Nessuno degli obiettori presenti, aveva scelto quel peculiare servizio, e ci ricattarono:
-…o andate in ambulanza o scordatevi di andare a casa vostra nel fine settimana…-

Come si fa a costringere una persona a svolgere un servizio così importante e delicato?

Per soldi: i volontari non sono sempre disponibili, i dipendenti costano, l’equipe d’ambulanza, per legge deve contare un tot di persone, le associazioni sono in competizione tra loro, (perché, più chiamate di emergenza, più soldi…) …
et voilà, così, un incompetente che non ha scelto di salvare vite umane, (per me deve essere una vocazione), rischia di terminare un malato che poteva sopravvivere, si trova costretto…

Ho incontrato delle belle persone, con un gran cuore, che mi hanno insegnato tanto, ma l’associazione era proprio a scopo di lucro, e a discapito dei valori umani…
le condizioni lavorative erano pessime, e sia i dipendenti che i volontari, facevano veri e propri miracoli, per far si che non uccidessimo, ma trasportassimo gli ammalati, in pronto soccorso ancora vivi (poiché, tra l’altro, facemmo un corso d’apprendistato, a servizio inoltrato, e operammo anche quando non avevamo nessuna nozione di anatomia e di primo soccorso).

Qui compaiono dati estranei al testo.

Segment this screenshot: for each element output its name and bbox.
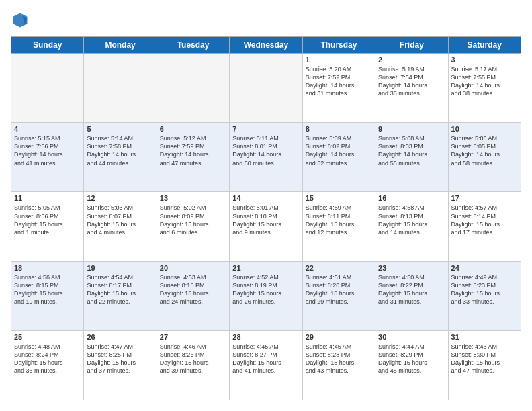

Ricordo ancora di un ragazzo (obiettore costretto) che vide un impiccato e si mise a urlare come un ossesso davanti ai parenti della vittima, o che vomitava e sveniva, ogni volta che vedeva il sangue (questo particolare mi fa ridere, perché in quelle situazioni, si diventa “cinici”, si trova la poca comicità, nel contesto in cui si vive; mi fa ridere anche la reminiscenza delle barzellette e “l’umorismo nero”, dell’infermiere del pronto soccorso).

Ricordo ancora il mio primo intervento: un morto in un incidente stradale, il dolore dei vivi, l’affanno per riportarlo in vita, lo sgomento di fronte all’impotenza… Ricordo ancora l’odore del vomito cafeano…

Ricordo che ci costrinsero –non per molto, poi ci rifiutammo- di accompagnare degli auto-etero-lesionisti, (alti 180 cm circa, con cicatrici su tutto il corpo) in una fiat uno, da una città all’altra, che si massacrarono con testate, sui finestrini e tra loro, e ci menarono assai, rischiando di finire fuori strada, in più di un’occasione. 
Fu palese che assunsero il servizio per lucrare, nonostante non avessero il personale e gli strumenti imprescindibili…

Considerai l’ipotesi, che probabilmente, uno sciopero totale del personale sanitario, chirurghi compresi, potesse denunciare la situazione e salvare molte più persone, che perseverando a lavorare in simili situazioni, del tutto inadeguate, inumane ecc.

Riflettei molto sulla prevenzione sanitaria, sulla sofferenza e sul dolore fisico, sugli stili di vita che consentono di essere sani o malati, sulle cause delle malattie, sulle condizioni deleterie del personale sanitario, sui tagli alla sanità, sulla mancanza di cure alternative alla medicina moderna ecc.